SPD-Kritik an Juso-Chefin wegen «Roter Hilfe»
29.11.2007
Herausgeber: netzeitung.de
Die am vergangenen Wochenende zur neuen Vorsitzenden der SPD- Nachwuchsorganisation gewählte Berliner Juristin wies die Rücktrittsforderung zurück. Die Mehrheit der Jusos und sie selber seien der Auffassung, dass «die Mitgliedschaft und das Amt als Juso- Bundesvorsitzende nicht im Widerspruch zueinander stehen», teilte Drohsel mit. Das zeige auch ihr Wahlergebnis von 76 Prozent. Sie werde daher nicht aus der «Roten Hilfe» austreten. Die «Rote Hilfe» unterstützt linke Demonstranten, die bei Kundgebungen festgenommen werden. Sie ruft zudem zur Solidarität mit inhaftierten RAF-Terroristen auf. Von diesen Aufrufen distanzierte Drohsel sich und erklärte: «Keinesfalls trage ich sämtliche Positionen der Roten Hilfe.»
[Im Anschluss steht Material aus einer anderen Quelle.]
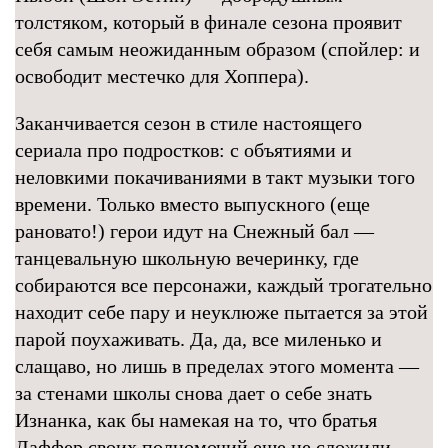
толстяком, который в финале сезона проявит
себя самым неожиданным образом (спойлер: и
освободит местечко для Хоппера).
Заканчивается сезон в стиле настоящего
сериала про подростков: с объятиями и
неловкими покачиваниями в такт музыки того
времени. Только вместо выпускного (еще
рановато!) герои идут на Снежный бал —
танцевальную школьную вечеринку, где
собираются все персонажи, каждый трогательно
находит себе пару и неуклюже пытается за этой
парой поухаживать. Да, да, все миленько и
слащаво, но лишь в пределах этого момента —
за стенами школы снова дает о себе знать
Изнанка, как бы намекая на то, что братья
Даффер своих полномочий еще не сложили.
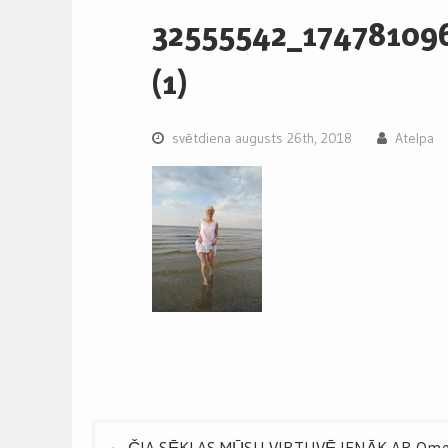
32555542_17478109
(1)
svētdiena augusts 26th, 2018
Atelpa
Post
ČIA SĒKLAS MŪSU VIRTUVĒ IENĀK AR Ome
Haderthauer forderte SPD-Chef Kurt Beck zum Handeln auf. «Er muss entscheiden, ob Drohsel noch dem SPD-Vorstand angehören soll», sagte sie der «Süddeutschen Zeitung». Juso-Vorsitzende gehören automatisch dem SPD-Vorstand an. Wiefelspütz sagte der «SZ», Drohsel sei gut beraten, ihre Mitgliedschaft in der «Roten Hilfe» zu überdenken. Diese Organisation werde aus guten Gründen vom Verfassungsschutz beobachtet. Die CDU-Studentenorganisation RCDS bezeichnete Drohsel als «Terror-Sympathisantin» und verlangte, sie müsse ihr Amt aufgeben.(dpa)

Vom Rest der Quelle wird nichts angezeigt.